Singing along with A-mei

A-mei was equally at ease belting out ballads and firing up high-octane dance numbers.
A-mei was equally at ease belting out ballads and firing up high-octane dance numbers.PHOTO: MEDIACORP VIZPRO INTERNATIONAL

Fans joined the Taiwanese diva as she belted out hits from a 20-year career



Singapore Indoor Stadium/Last Friday

At some points, it was the largest KTV room in Singapore as the crowd of about 7,200 sang along fervently. At others, it was the largest Mandopop disco as the beats throbbed, the lights danced and the audience boogied along.

Taiwanese diva A-mei moved effortlessly from one realm to another, equally at ease belting out ballads and firing up the high-octane dance numbers in a concert that was almost three hours long.

It took a while, though, before her vocals warmed up fully.

On the opening string of fast- paced tracks, her voice seemed quite ragged and the energy level wasn't quite there.

Given that her previous show here was in January last year at the National Stadium, there was a certain familiarity to the proceedings as she blew kisses and exhorted her fans to "give me your hands".

An early standout number was Bloody Love Story. While it was perhaps rather literal to bathe the stage in red, it was also effective in creating a macabre mood.

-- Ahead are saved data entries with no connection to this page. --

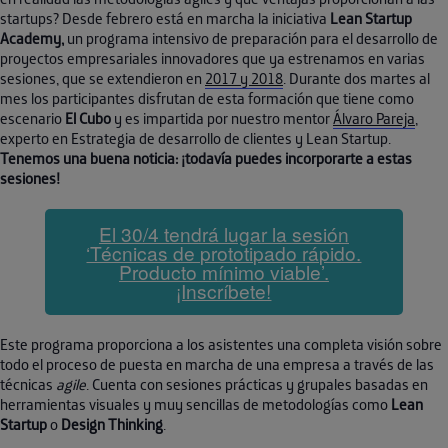
startups? Desde febrero está en marcha la iniciativa
Lean Startup
Academy,
un programa intensivo de preparación para el desarrollo de
proyectos empresariales innovadores que ya estrenamos en varias
sesiones, que se extendieron en
2017 y 2018
. Durante dos martes al
mes los participantes disfrutan de esta formación que tiene como
escenario
El Cubo
y es impartida por nuestro mentor
Álvaro Pareja
,
experto en Estrategia de desarrollo de clientes y Lean Startup.
Tenemos una buena noticia: ¡todavía puedes incorporarte a estas
sesiones!
El 30/4 tendrá lugar la sesión
‘Técnicas de prototipado rápido.
Producto mínimo viable’.
¡Inscríbete!
Este programa proporciona a los asistentes una completa visión sobre
todo el proceso de puesta en marcha de una empresa a través de las
técnicas
agile
. Cuenta con sesiones prácticas y grupales basadas en
herramientas visuales y muy sencillas de metodologías como
Lean
Startup
o
Design Thinking
.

Things picked up further when the dreadlocked A-mei started singing I Hate I Love You. Her voice took centre stage as she crooned to the accompaniment of a piano and it was warm and powerful. This was followed by Have You Heard Lately?, Truth and Want Nothing, the fans' chorusing growing louder with each hit.

The gig also marked the singer's 20th-anniversary milestone and she had a few surprises up her sleeve. (Strictly speaking, her debut album Sisters came out in 1996, but who's quibbling?)

She sang the moving Listen To Me as a tribute to her "good teacher and friend", Taiwanese singer- songwriter-producer Chang Yu- sheng, who died in 1997 after a car accident. The song was released when he was in a coma fighting for his life and because of the painful associations, she has rarely performed it.

There were other, happier memories.

A-mei turned back the years in a time-travel segment in which she performed one song from each of her 16 albums, starting with the reggae-influenced Jamaican Betel Nut off Amit2 (2015).

On the track Rainbow (from 2009's Amit), she waved around a rainbow flag and said: "I'm cheering on every kind of love." She dusted off the almost forgotten Journey (2001) and later recalled that she had filmed a music video in Singapore for the ballad Early (from 2000's Regardless).

During Hand In Hand (1998), the crowd clapped along; during Thinking Of You (from 1997's Bad Boy), they waved their hands in the air as one as A-mei urged the audience to set a high bar for the following night's almost sold-out show.

It ended at the beginning with Sisters, the title track of the 1996 album that made her name. She sang last year's slowed-down version, as though taking a moment to reflect on how far she has come - and how far we have travelled with her.

By the end of the night, my voice was starting to get ragged. A-mei sounded like she could sing for another 20 years.